Visual Methods of Monitoring the Effect of Wettability on Fines Migration in Sandstones

Abstract

Global energy demands are changing, with focus on replacement of hydrocarbons with renewables. However, the reliance on hydrocarbons cannot be removed in the short term, so any methods to improve the efficiency and environmental profile of hydrocarbon extraction are needed. Hydrocarbon extraction rate may be reduced if the formation becomes damaged during the extraction process. This damage may be particularly problematic during low salinity enhanced oil recovery (EOR) and although there are many mechanisms by which this may happen, the mechanism which is of particular interest in this work is that of fines migration, especially in combination with variation of wettability.
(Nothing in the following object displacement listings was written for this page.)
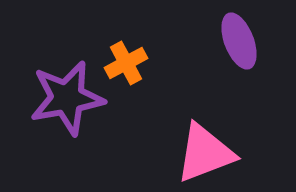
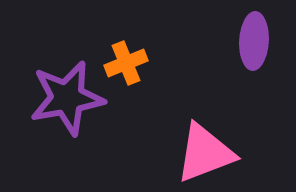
purple ellipse: moved 15 px right; rotated 24 degrees clockwise
orange cross: rotated 6 degrees clockwise
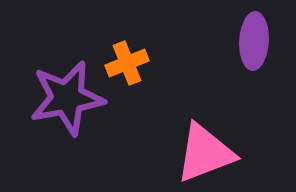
orange cross: moved 1 px right
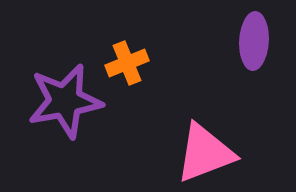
purple star: moved 2 px left, 3 px down
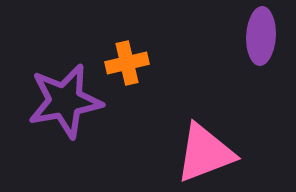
purple ellipse: moved 7 px right, 5 px up
orange cross: rotated 9 degrees clockwise
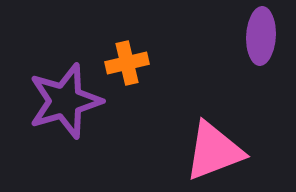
purple star: rotated 6 degrees counterclockwise
pink triangle: moved 9 px right, 2 px up
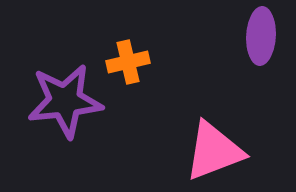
orange cross: moved 1 px right, 1 px up
purple star: rotated 10 degrees clockwise
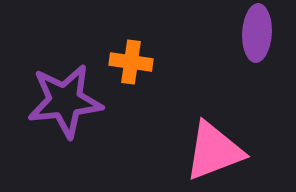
purple ellipse: moved 4 px left, 3 px up
orange cross: moved 3 px right; rotated 21 degrees clockwise
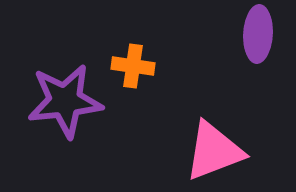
purple ellipse: moved 1 px right, 1 px down
orange cross: moved 2 px right, 4 px down
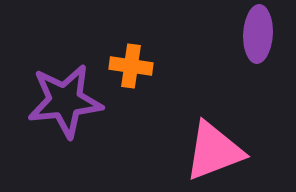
orange cross: moved 2 px left
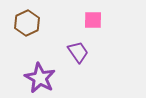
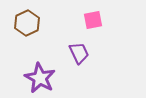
pink square: rotated 12 degrees counterclockwise
purple trapezoid: moved 1 px right, 1 px down; rotated 10 degrees clockwise
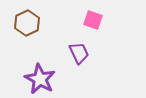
pink square: rotated 30 degrees clockwise
purple star: moved 1 px down
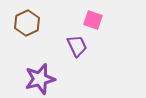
purple trapezoid: moved 2 px left, 7 px up
purple star: rotated 28 degrees clockwise
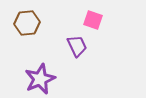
brown hexagon: rotated 20 degrees clockwise
purple star: rotated 8 degrees counterclockwise
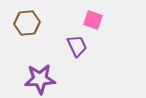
purple star: rotated 20 degrees clockwise
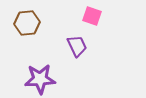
pink square: moved 1 px left, 4 px up
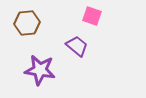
purple trapezoid: rotated 25 degrees counterclockwise
purple star: moved 9 px up; rotated 12 degrees clockwise
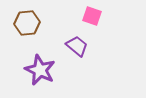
purple star: rotated 16 degrees clockwise
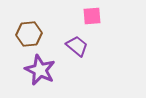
pink square: rotated 24 degrees counterclockwise
brown hexagon: moved 2 px right, 11 px down
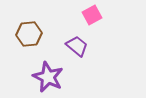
pink square: moved 1 px up; rotated 24 degrees counterclockwise
purple star: moved 8 px right, 7 px down
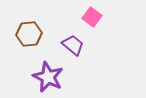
pink square: moved 2 px down; rotated 24 degrees counterclockwise
purple trapezoid: moved 4 px left, 1 px up
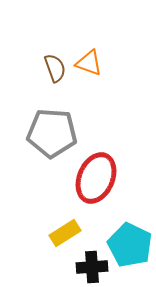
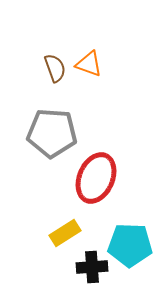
orange triangle: moved 1 px down
cyan pentagon: rotated 24 degrees counterclockwise
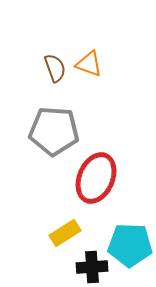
gray pentagon: moved 2 px right, 2 px up
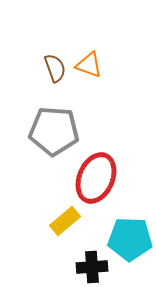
orange triangle: moved 1 px down
yellow rectangle: moved 12 px up; rotated 8 degrees counterclockwise
cyan pentagon: moved 6 px up
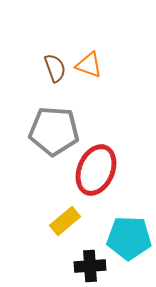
red ellipse: moved 8 px up
cyan pentagon: moved 1 px left, 1 px up
black cross: moved 2 px left, 1 px up
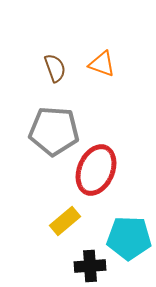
orange triangle: moved 13 px right, 1 px up
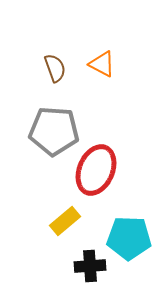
orange triangle: rotated 8 degrees clockwise
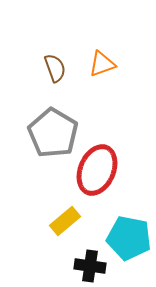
orange triangle: rotated 48 degrees counterclockwise
gray pentagon: moved 1 px left, 2 px down; rotated 27 degrees clockwise
red ellipse: moved 1 px right
cyan pentagon: rotated 9 degrees clockwise
black cross: rotated 12 degrees clockwise
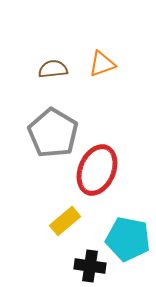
brown semicircle: moved 2 px left, 1 px down; rotated 76 degrees counterclockwise
cyan pentagon: moved 1 px left, 1 px down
This work considers a variety of different methods to investigate the ways in which fine mineral particles move when encountering surfaces with variable wettability, and new test methods to rapidly assess the fines migration potential of a sandstone. Throughout this work, 3D printing is used to assist in these investigations, and hence firstly a comprehensive study of the wettability of commonly used 3D printing materials was undertaken which showed good agreement with the literature. Contributions to the wettability of aspects of the printing process resulting in variation of roughness was also evaluated but did not correlate at the length scales studied. Secondly, a study of the likelihood of removal of fines from sandstones by ultrasonic treatment in various salinity brines was performed, finding increased removal in low salinity brines and giving general agreement to those previously reported in the literature. Finally, several conceptual experiments looking at methods to monitor the movement of fine particles over surfaces of variable wettability, including drop spread and flow through 3D printed flow cells with individual particle tracking, were carried out. The results were compared to flow simulations and showed good agreement between particle tracking and simulated flow.